Leading private banks — HDFC, ICICI, Citi, Standard Chartered and others — have now come together to oppose fintech companies from accessing users banking history for credit scores and reward purposes.
The move comes close on the heels of the launch of a fintech startup Cred by serial entrepreneur and investor Kunal Shah. Cred offers credit rewards based on one’s CIBIL/Experian score.
Fintech startups offering free credit scores, rewards, and consultancy, take users’ consent for fetching their banking history or credit card details. However, banks are reportedly of the opinion that fintech startups are often unregulated and do not have the burden of following RBI norms.
This free access of consumer data could compromise data security and right to privacy concerns, the banks say.

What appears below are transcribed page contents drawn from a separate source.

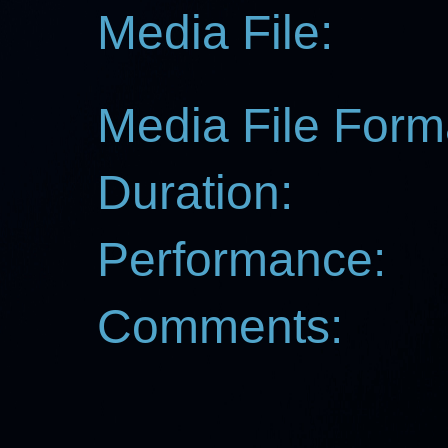
Media File:
Media File Form
Duration:
Performance:
Comments:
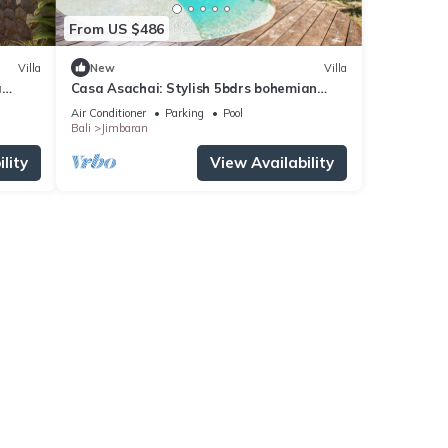
From US $486
Villa
New
Villa
a
Casa Asachai: Stylish 5bdrs bohemian
retreat
Air Conditioner
Parking
Pool
Bali
Jimbaran
lity
View Availability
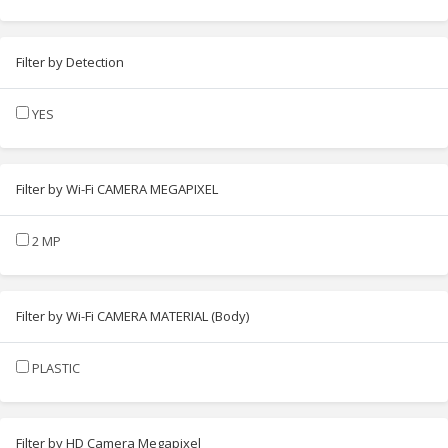
Filter by Detection
YES
Filter by Wi-Fi CAMERA MEGAPIXEL
2 MP
Filter by Wi-Fi CAMERA MATERIAL (Body)
PLASTIC
Filter by HD Camera Megapixel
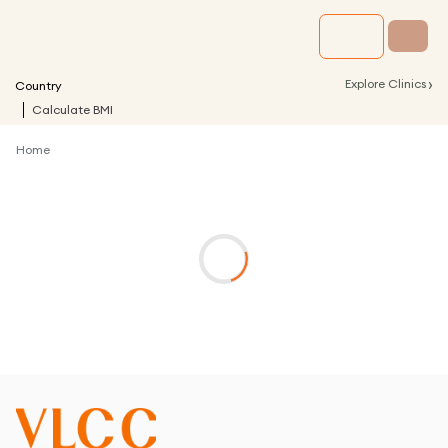
›
Explore Clinics
Country
Calculate BMI
Home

Responding to the allegation, Bharat Ravuri, founder and CEO of a fintech startup MintZip told Inc42, “We all seem to be missing out on one critical element in this debate – data is not owned either by the banks or fintechs startups. Data is owned by the customer. So, if customer is giving consent to any party to utilise their data to provide a service, we all should respect such a decision of the customer. Having said that, fintech startups should also ensure that this consent is explicit and not hidden in T&C or small print.”
One private bank’s general manager, on the condition of anonymity, told Inc42, that some of these fintech startups are involved in unethical practices. For example they ask users to change their credit cards to the banks that the particular startup is parternering with.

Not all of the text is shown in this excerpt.